Let →r be a position vector, where →r=f(t) i+ g(t) j
The velocity vector = →v = d(→r)/dt = f'(t) i + g'(t) j
The acceleration vector = →a = d(→v)/dt = f”(t) i + g”(t) j
To find angle between velocity vector and acceleration vector =>
Velocity vector’s angle with respect to horizontal direction =>
=>tan ø = g'(t)/f'(t)
Similarly acceleration vector’s angle with respect to horizontal direction =>
=>tan ß = g”(t)/f”(t)
Now angle between velocity vector and acceleration vector =
=>tan(ø-ß)= (tan ø – tan ß)/(1+tan ø • tan ß)
= ((g'(t)/f'(t) – (g”(t)/f”(t)) / (1+ g'(t) • g”(t) / f'(t) • f”(t))
=> ø-ß= arc tan ((g'(t)/f'(t) – (g”(t)/f”(t)) / (1+ g'(t) • g”(t) / f'(t) • f”(t))
How to find the trajectory of the particle =>
x=f(t)
y=g(t)
Eliminating t one can find the relationship between X and Y, which is known as the trajectory of the particle y(x).

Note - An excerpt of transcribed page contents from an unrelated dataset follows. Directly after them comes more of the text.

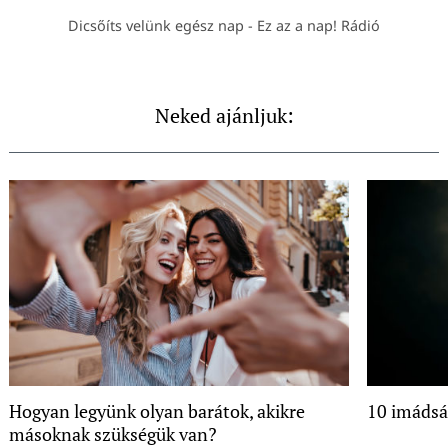
Dicsőíts velünk egész nap - Ez az a nap! Rádió
Neked ajánljuk:
Hogyan legyünk olyan barátok, akikre
10 imádsá
másoknak szükségük van?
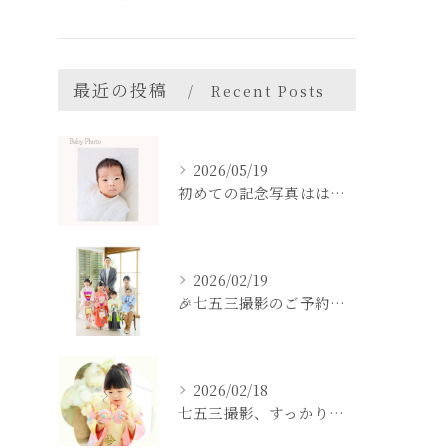
最近の投稿
Recent Posts
2026/05/19
初めての記念写真はは、DEAR STUDIOで。
2026/02/19
🎉七五三撮影のご予約をご検討中の方へ🎉
2026/02/18
七五三撮影、すっかり忘れてた💦という方も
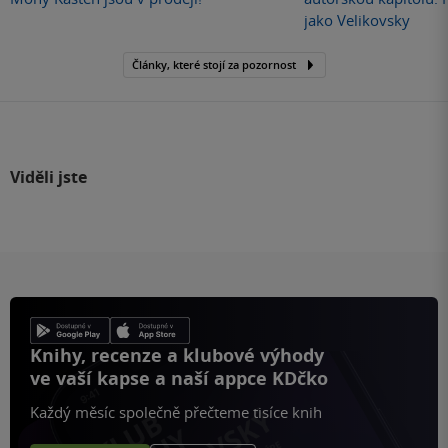
jako Velikovsky
Články, které stojí za pozornost
Viděli jste
Knihy, recenze a klubové výhody
ve vaší kapse a naší appce KDčko
Každý měsíc společně přečteme tisíce knih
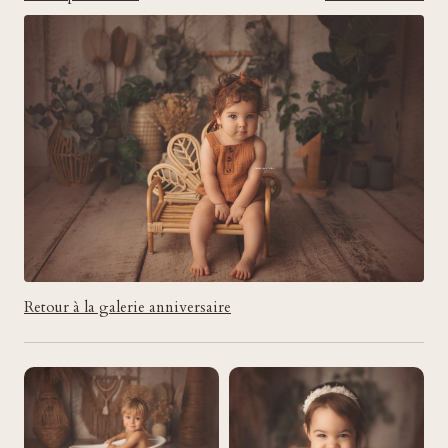
Retour à la galerie anniversaire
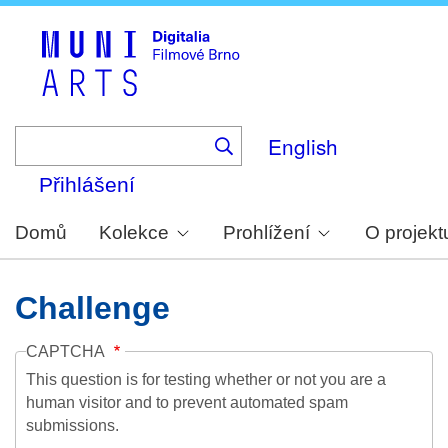
Skip
to
main
content
English
Přihlášení
Domů
Kolekce
Prohlížení
O projekt
Challenge
CAPTCHA
This question is for testing whether or not you are a
human visitor and to prevent automated spam
submissions.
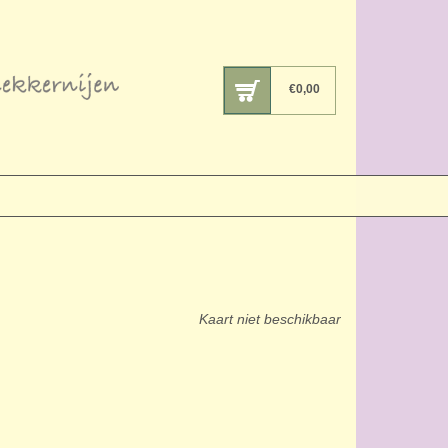
€
0,00
Kaart niet beschikbaar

To find the total distance traversed by the particle having position vector of →r= f(t) i + g(t) j
In above trajectory in a very small interval ds is the distance traversed in time dt
ds^2=dx^2+dy^2 from Pythagoras theorem
=> ds/dt = √(dx/dt)^2 + (dy/dt)^2
=> ds/dt = √f'(t)^2 + g'(t)^2
=> s = ∫ dt√(f'(t)^2 + g'(t)^2)
Limits can be put according to obtain the desired result.